If that doesn’t work, make a formal consumer complaint with the U.S. Department of Transportation. They can compel the airline to work with you.
“This is one of the – kind of best methods to getting a refund when the airline says no,” Griff advises.
KARE 11 reached out to Frontier Airlines. They defended their policies in a statement:
We sincerely apologize to our customers for the unprecedented impacts to air travel that have resulted from the global pandemic and are working with them to accommodate their travel wishes, within our policies. If a customer voluntarily cancelled their reservation, as a courtesy due to the ongoing COVID-19 pandemic, we waived cancellation fees and provided a full travel credit for eligible non-refundable tickets. Please note that travel does not need to occur within the period the credit is valid for. The customer simply needs to book travel by the expiration date. Travel can be scheduled all the way through November 2021 and those reservations can be changed for no fee up until 60 or more days prior to the travel date. Any fare difference would apply. We recognize that some customers may have unintentionally allowed their credits to expire recently and we encourage those folks to contact our Customer Care Center so we can review their reservation record and assist them.

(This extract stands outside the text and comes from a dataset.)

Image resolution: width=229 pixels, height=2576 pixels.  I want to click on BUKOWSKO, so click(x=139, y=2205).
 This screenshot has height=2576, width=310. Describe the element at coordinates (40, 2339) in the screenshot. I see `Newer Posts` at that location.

As for Gabe’s situation, Frontier wouldn’t budge on a refund, but a spokesman said in an email, “We are reaching out to the customer directly to extend their current credit, giving them more time to rebook travel.”
With another Christmas approaching, Gabe’s last Christmas gift to his kids appears to be another casualty of the pandemic.
“I’m kind of proud of how they handled the disappointment. I just hope at some point we can get back there.”
Here’s a few more tips if you are thinking of booking travel according to Griff:
- Make sure to research cancellation policies ahead of time.
- Check the expiration dates on any vouchers you might have and make sure to use the ones that expire first.
- Do not buy travel insurance to hedge against COVID concerns. Most of the policies don’t cover changes because of the virus.